Subversion Development Models - Local vs. Remote Development
On the heels of my last Subversion post, ColdFusion Version Control with Subversion, here's another...
I recently setup a new Subversion development environment for ColdFusion and thought I would share the two models I considered, what the differences were, and why I ultimately chose the one I did. I actually set both of these models up completely and had them both working, so I went through the entire (slightly painful) process twice.

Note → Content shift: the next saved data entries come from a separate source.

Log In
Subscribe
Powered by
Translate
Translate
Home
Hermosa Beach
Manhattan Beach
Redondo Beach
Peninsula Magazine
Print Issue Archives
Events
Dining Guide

My development environment consists of the following:
- Subversion (SVN server)
- SVN Book (RTFM)
- CFMX7 Developer Edition (CFMX Server)
- CFEclipse (IDE)
- Subclipse (Eclipse Plugin)
- JavaSVN (Eclipse Plugin for SVN+SSH)
Note: Installing a database server locally is not always required. If you have a constant connection to a development database server you can configure CFMX to remotely access that server from your local machine, eliminating a local administration task.In this setup you will checkout the entire codebase from SVN and work on it locally on your own machine. You might work on it for an hour or for a week before checking the code back into SVN, but you edit code and test it out locally on your own machine, running it through the local CFMX Developer Edition that resides on your machine. Once you're finished editing code and are ready to check the batch of changes back into the SVN repository, you first do an "svn update". This update will download and merge any new changes anyone else has made in the repository since your initial code checkout. If anyone made changes, test your merged code again locally, make changes if needed, and then do an "svn checkin" to upload your new code back into the repository. At this point your code is back in the repository along with everyone else's changes but isn't in a place you can browse with a web browser. After checkin, you may want to look at your code it in some central location, perhaps for testing/QA, or maybe just to make sure it really works on the server. Testing centrally also helps if you are doing development locally on Windows, but using Linux on the server (as I am doing). Fortunately, automatically exporting your code to a web accessible location is easy to do with SVN Hooks. With a SVN Hook, you are essentially writing a short script that is triggered every time anyone does a commit on the repository. To use such a hook, you will want to read these detailed instructions on how to create an SVN Export Script. Pros
- Since developers are each developing locally, they are essentially each in their own sandbox and won't step on each other's toes during development.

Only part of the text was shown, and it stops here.